As obras oferecidas no leilão de dois dias, intitulado Beautiful Inside My Head Forever (em tradução livre, Lindo em Minha Cabeça para Sempre), foram todas confeccionadas nos últimos dois anos. Cerca de 21 mil pessoas conferiram-nas antes da venda em 11 dias de exibição em um prédio reformado pela Sotheby’s especialmente para receber as peças. A mais cara foi o Bezerro de ouro, um touro em um tanque de formol com cascos, chifres e a cabeça coroada por um disco de ouro. O trabalho alcançou US$ 18,6 milhões, um recorde em leilões para o artista de 43 anos que completa duas décadas de carreira. Há 20 anos, ocorreu a exposição Freeze, em Londres, que lançou Hirst e o grupo dos "jovens artistas britânicos", do qual ele se tornou o maior expoente.
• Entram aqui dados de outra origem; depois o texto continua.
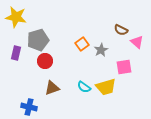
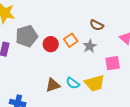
brown semicircle: (121, 30) -> (97, 25), moved
red circle: (45, 61) -> (51, 44), moved
brown triangle: (52, 88) -> (53, 85), moved

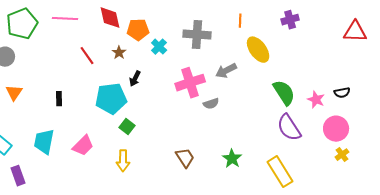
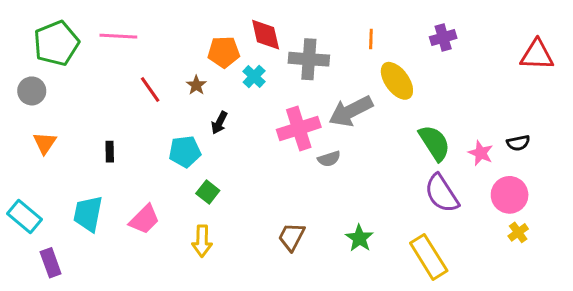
red diamond: (110, 18) -> (266, 35), moved
gray arrow: (226, 71) -> (351, 111), size x1.4
cyan pentagon: (111, 99) -> (185, 152), size x0.7
brown trapezoid: (185, 158) -> (292, 237), turned -120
"É uma maneira muito democrática de vender arte e parece uma evolução natural da arte contemporânea", disse o artista inglês horas antes do leilão. Ele trabalhava com dois marchands, da Galeria Gagosian, de Nova York, e da White Cube, de Londres, e decidiu eliminá- los do jogo por considerar a comissão abusiva – gira em torno de 50% do valor da obra. "É uma ousadia, um teste de mercado que deixa a pessoa muito exposta, por isso artista vivo prefere um caminho mais cauteloso", diz Kátia Mindlin, da área de leilões da Sotheby’s no Brasil. Embora contem-se nos dedos os artistas que teriam bala na agulha para sustentar uma venda deste tipo, a iniciativa de Hirst abre um importante precedente. Ela pode incentivar outros a colocar peças em consignação para casas de leilão e não para galerias de arte. Há rumores de que o japonês Takashi Murakami será o próximo a embarcar nesta onda.

Hirst elegeu a morte como tema central de seu trabalho. Na série Natural History (História Natural), por exemplo, animais como tubarão, vaca e ovelha são conservados – às vezes cortados – dentro de tanques de formol. Ele coleciona polêmicas e já teve proibida a exibição de suas obras por autoridades de Nova York.

Badalado no circuito das artes e marqueteiro de mão cheia, o enfant terrible é hoje um dos homens mais ricos da Grã-Bretanha. Sua fortuna, antes do leilão, era estimada em US$ 364 milhões. Casado com a americana Maia Norman, é pai de três filhos. Desde o nascimento do primogênito, há 13 anos, ele se divide entre a casa de campo, de 300 anos, no sudoeste da Inglaterra, e seu gigantesco estúdio, nos arredores de Londres. É nesta catedral da arte que ele desafia as sensações humanas.